Police seize £35,000 from drug dealer 10 years after conviction

A Sandwell drug dealer’s been ordered to pay back nearly £35,000 − after police cashed-in a confiscation order secured against him more than 10 years ago.

Antonio Christie was jailed for nine years in 2006 for drug trafficking and, as part of his sentence, an order was imposed empowering police to seize tens of thousands of pounds he’d made through peddling cocaine and heroin.

The 38-year-old paid a nominal £1 sum at the time after he was found had no known assets − but the order hung over him for investigators to revisit should the crook come into any future cash. 

Last year, Christie was awarded £150,000 damages by Staffordshire Police in connection with his conviction and imprisonment for a murder case later deemed unsafe. An officer from the West Midlands Asset Confiscation Enforcement team (ACE) has now seized £34,792 of that money which will be used in order to pay back his confiscation order debt. Detective Inspector Jonathan Jones from Regional Organised Crime Unit, said:

“Confiscation orders don’t get written off and stay with the person until they are paid.
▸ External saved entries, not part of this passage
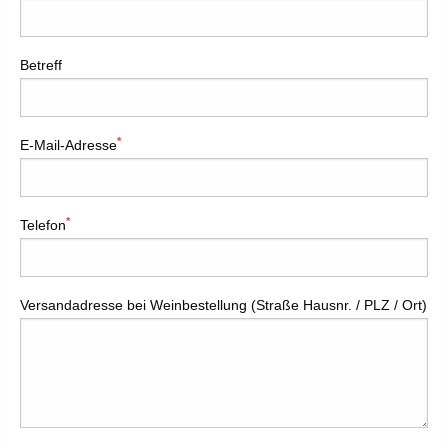
Betreff
*
E-Mail-Adresse
*
Telefon
Versandadresse bei Weinbestellung (Straße Hausnr. / PLZ / Ort)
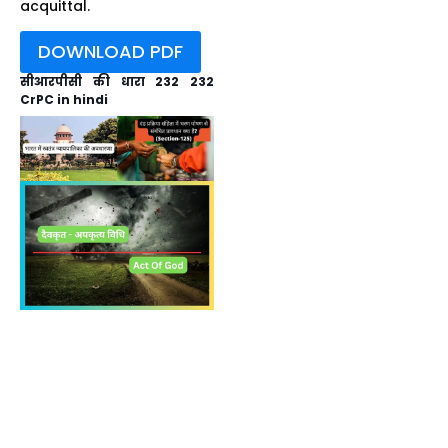
acquittal.
DOWNLOAD PDF
सीआरपीसी की धारा 232 232
CrPC in hindi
As this case shows, it doesn’t matter how long ago you committed your crime - if you benefitted from it then and we suspect you now have the means to pay your debt, then we will come after you.

“We hope this sends a strong message that crime doesn’t pay. No-one is above the law and the West Midlands Regional Organised Crime Unit will pursue those who seek to profit out of criminality. Just because a criminal has been sentenced, it does not mean it’s the end of our investigation.

"We will always seek to ensure criminals pay their dues and look to claw back their money through the courts. By taking away the profits we can break the cycle of criminal behaviour and those who don’t pay back the money can face extra time behind bars."

The money recovered will go to the Police and Crime Commissioner’s Active Citizens Fund: it sees ill-gotten gains stripped from criminals and then used for good causes and local projects that benefit communities.

Police and Crime Commissioner David Jamieson said: “It sends a strong message that we are taking money off criminals and funding worthy causes through my Active Citizens Fund with the money.

“Using criminals’ ill-gotten-gains we will be spending their loot to make communities safer. This case in particular shows how determined we are to make sure crime does not pay."